> Exercise:
The listing below must be repeated word for word, with its images excluded.

> Given entries:
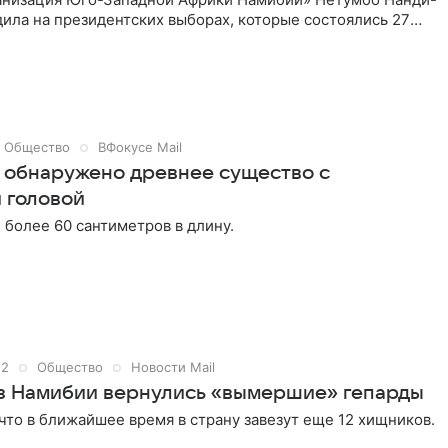
ила на президентских выборах, которые состоялись 27
ом объявила избирательная комиссия после обработки всех
летеней.
Общество
ВФокусе Mail
 обнаружено древнее существо с
 головой
 более 60 сантиметров в длину.
22
Общество
Новости Mail
з Намибии вернулись «вымершие» гепарды
что в ближайшее время в страну завезут еще 12 хищников.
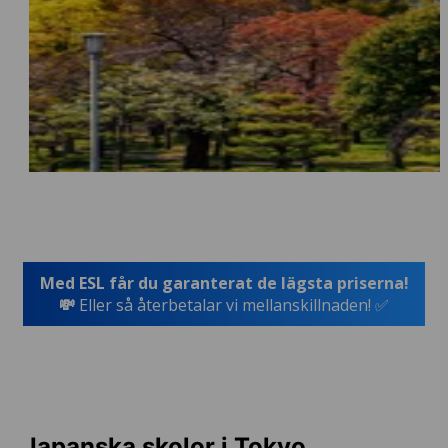
Med ESL får du garanterat de lägsta priserna!
💸
Eller så återbetalar vi mellanskillnaden! ✅
Japanska skolor i Tokyo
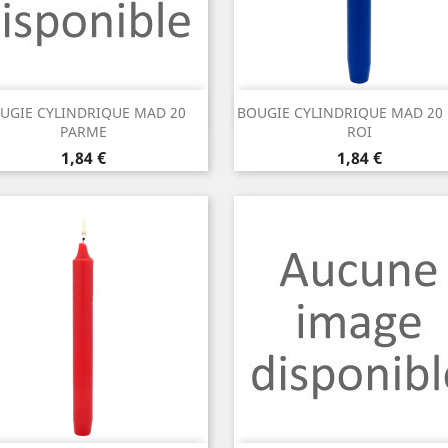
Aperçu rapide
Aperçu rapide


UGIE CYLINDRIQUE MAD 20
BOUGIE CYLINDRIQUE MAD 20
PARME
ROI
Prix
Prix
1,84 €
1,84 €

> Exercise response:
ила на президентских выборах, которые состоялись 27
ом объявила избирательная комиссия после обработки всех
летеней.
Общество
ВФокусе Mail
 обнаружено древнее существо с
 головой
 более 60 сантиметров в длину.
22
Общество
Новости Mail
з Намибии вернулись «вымершие» гепарды
что в ближайшее время в страну завезут еще 12 хищников.
Med ESL får du garanterat de lägsta priserna!
💸
Eller så återbetalar vi mellanskillnaden! ✅
Japanska skolor i Tokyo
Aperçu rapide
Aperçu rapide


UGIE CYLINDRIQUE MAD 20
BOUGIE CYLINDRIQUE MAD 20
PARME
ROI
Prix
Prix
1,84 €
1,84 €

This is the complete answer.